§ Work request
Write out the lines below exactly, beginning at the one with "You are a GUI" and stopping after the one with "ICVentures (245, 322)"; the pictures are not copied.

§ Data
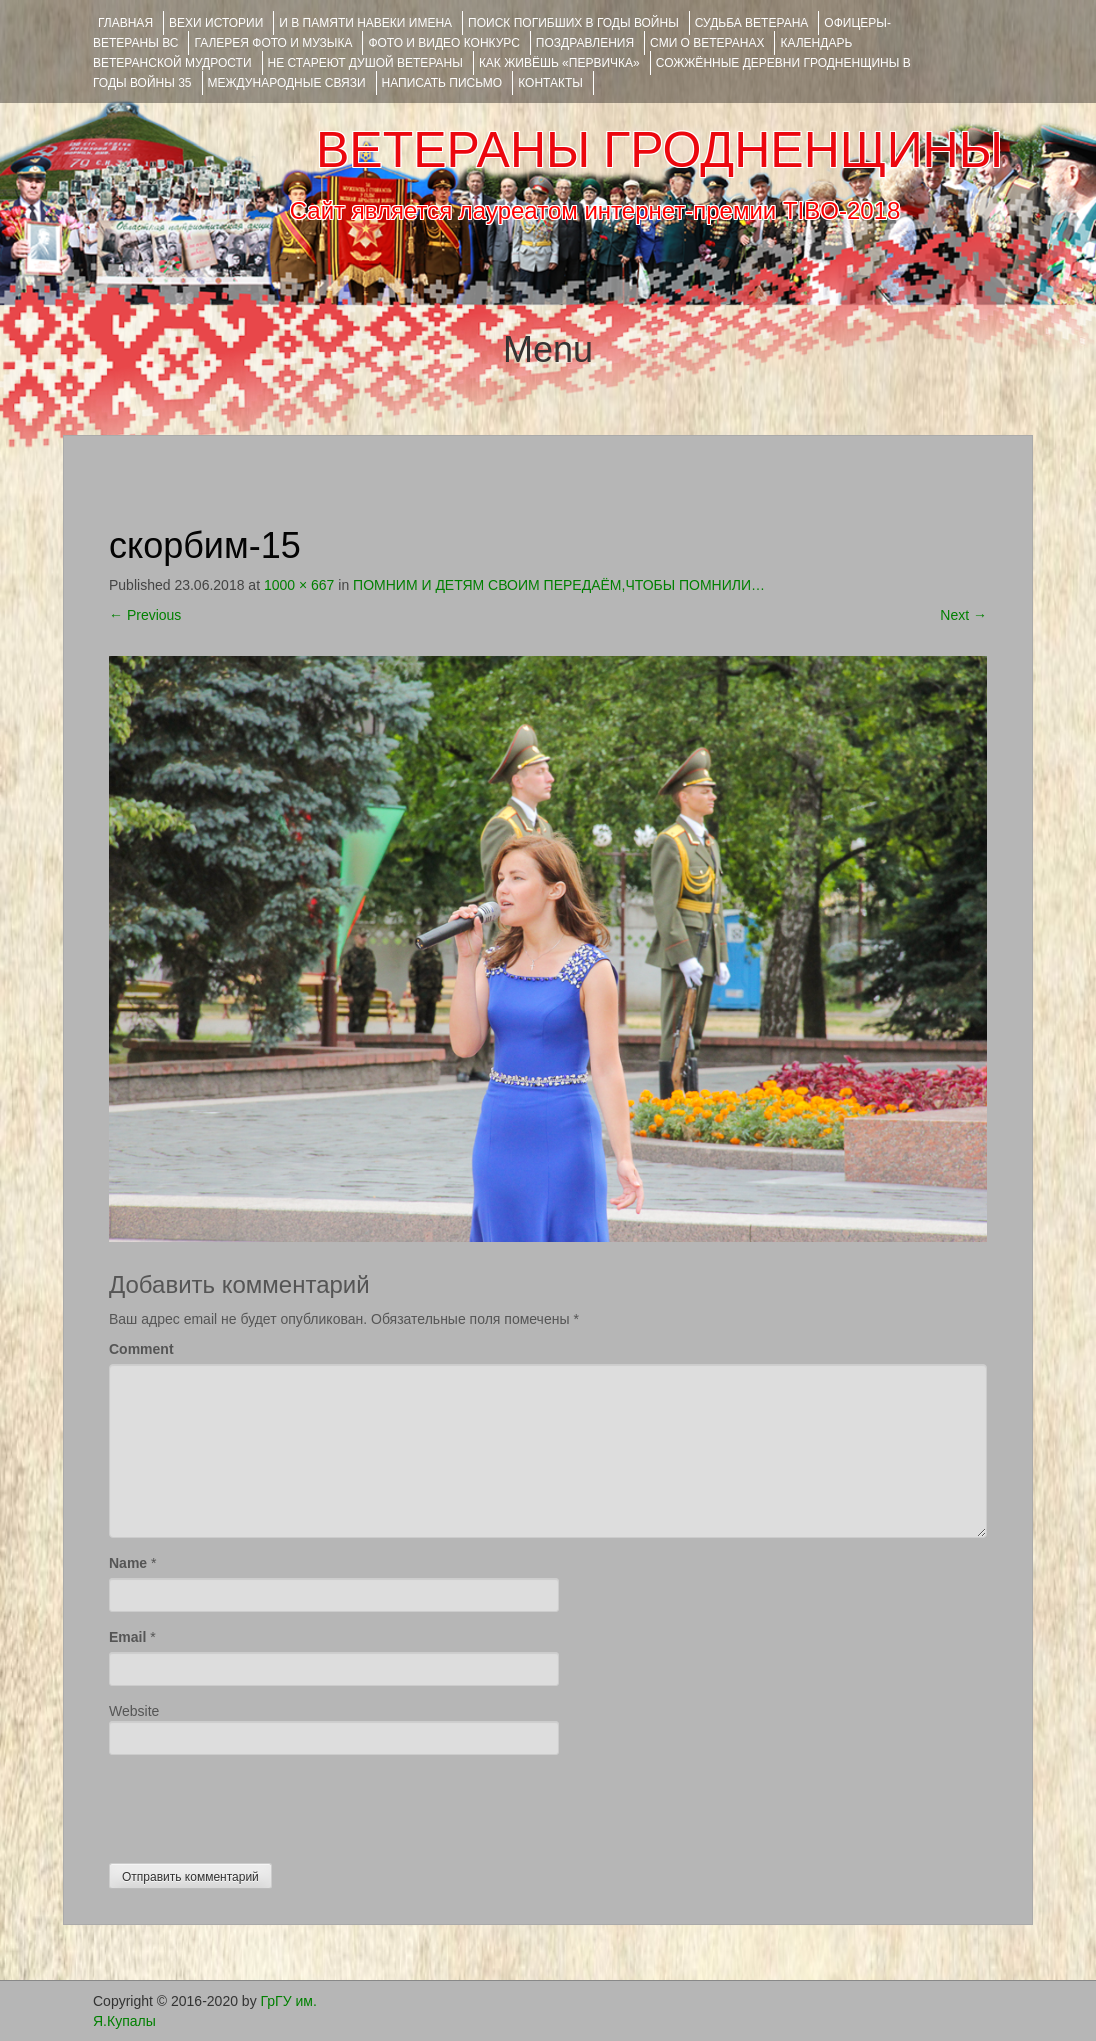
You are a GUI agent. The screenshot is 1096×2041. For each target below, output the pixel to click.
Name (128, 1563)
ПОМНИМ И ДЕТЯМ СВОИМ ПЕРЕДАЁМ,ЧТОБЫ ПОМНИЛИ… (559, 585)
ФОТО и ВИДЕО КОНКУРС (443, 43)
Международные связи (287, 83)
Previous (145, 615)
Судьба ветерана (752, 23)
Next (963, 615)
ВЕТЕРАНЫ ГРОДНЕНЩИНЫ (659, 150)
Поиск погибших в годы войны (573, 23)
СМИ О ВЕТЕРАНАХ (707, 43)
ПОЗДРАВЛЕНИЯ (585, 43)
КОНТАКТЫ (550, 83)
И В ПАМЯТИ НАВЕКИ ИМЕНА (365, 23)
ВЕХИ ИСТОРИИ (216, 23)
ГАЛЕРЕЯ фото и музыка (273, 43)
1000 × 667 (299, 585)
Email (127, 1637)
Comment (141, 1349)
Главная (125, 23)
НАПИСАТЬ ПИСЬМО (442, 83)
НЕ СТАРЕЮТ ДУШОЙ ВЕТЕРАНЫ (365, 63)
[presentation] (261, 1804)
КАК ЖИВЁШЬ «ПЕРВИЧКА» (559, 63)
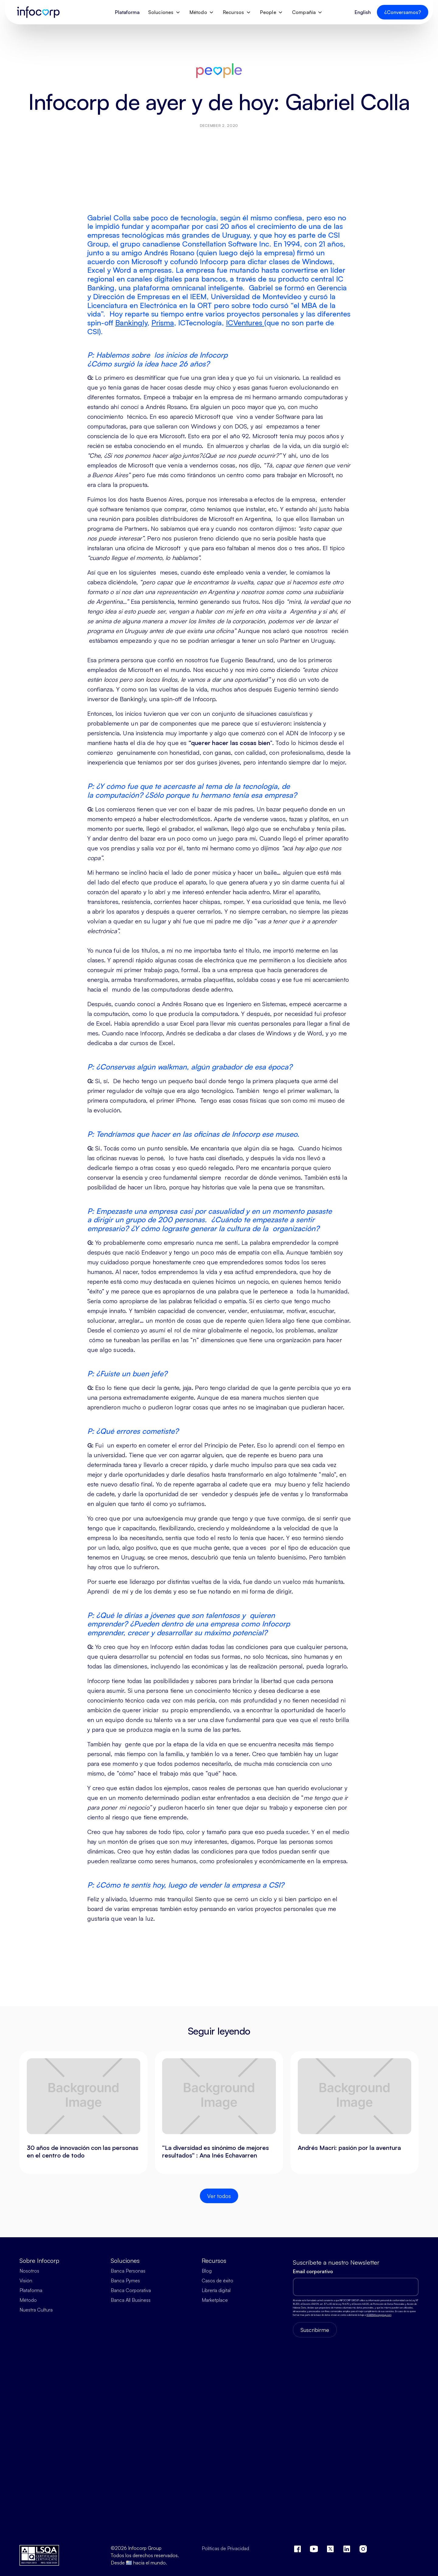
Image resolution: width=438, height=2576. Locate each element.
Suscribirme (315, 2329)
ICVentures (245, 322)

...

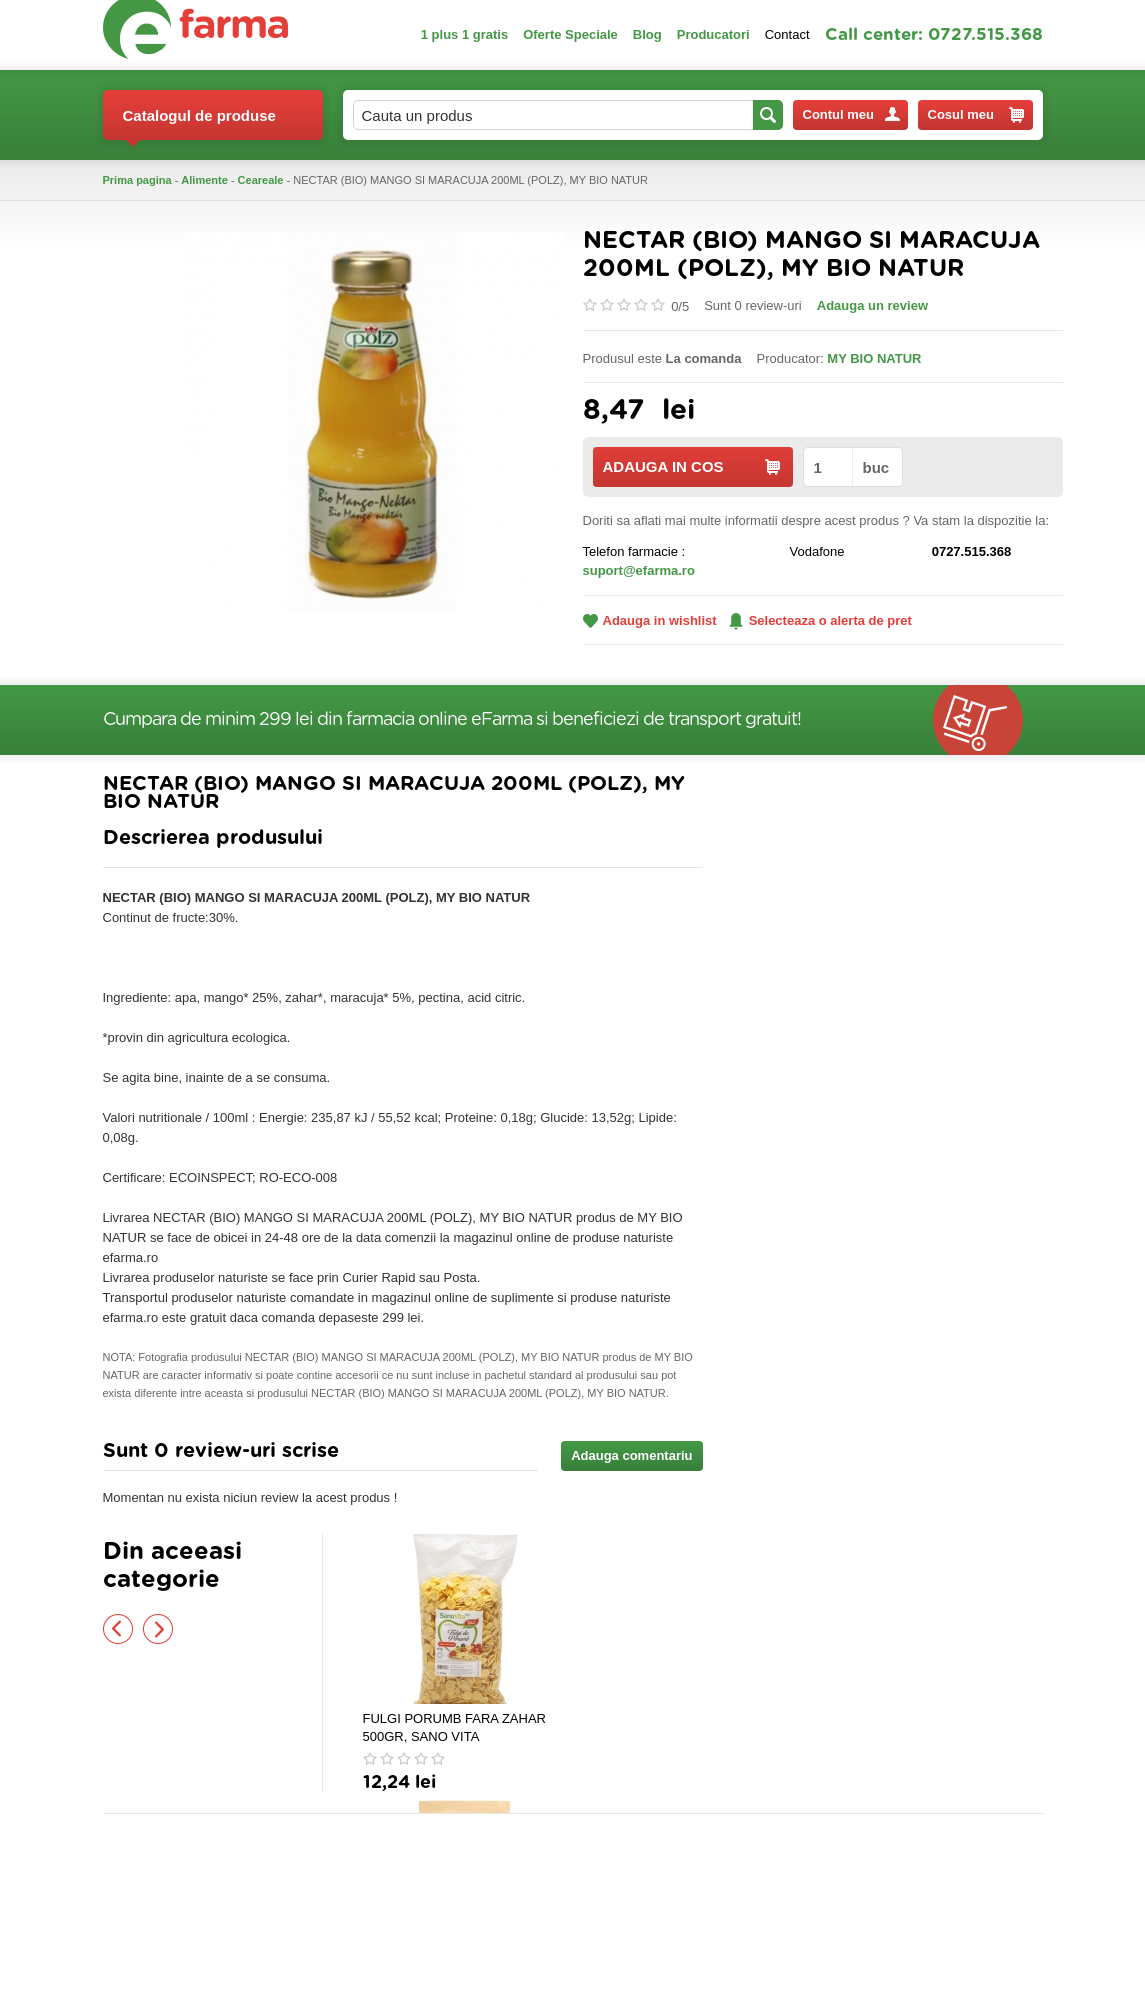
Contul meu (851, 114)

§ Task result
You are a GUI agent. The screenshot is 1096×2041. For each target below, output the pixel to click.
Name (128, 1563)
ПОМНИМ И ДЕТЯМ СВОИМ ПЕРЕДАЁМ,ЧТОБЫ ПОМНИЛИ… (559, 585)
ФОТО и ВИДЕО КОНКУРС (443, 43)
Международные связи (287, 83)
Previous (145, 615)
Судьба ветерана (752, 23)
Next (963, 615)
ВЕТЕРАНЫ ГРОДНЕНЩИНЫ (659, 150)
Поиск погибших в годы войны (573, 23)
СМИ О ВЕТЕРАНАХ (707, 43)
ПОЗДРАВЛЕНИЯ (585, 43)
КОНТАКТЫ (550, 83)
И В ПАМЯТИ НАВЕКИ ИМЕНА (365, 23)
ВЕХИ ИСТОРИИ (216, 23)
ГАЛЕРЕЯ фото и музыка (273, 43)
1000 × 667 (299, 585)
Email (127, 1637)
Comment (141, 1349)
Главная (125, 23)
НАПИСАТЬ ПИСЬМО (442, 83)
НЕ СТАРЕЮТ ДУШОЙ ВЕТЕРАНЫ (365, 63)
[presentation] (261, 1804)
КАК ЖИВЁШЬ «ПЕРВИЧКА» (559, 63)
Image resolution: width=438, height=2576. Locate each element.
Suscribirme (315, 2329)
ICVentures (245, 322)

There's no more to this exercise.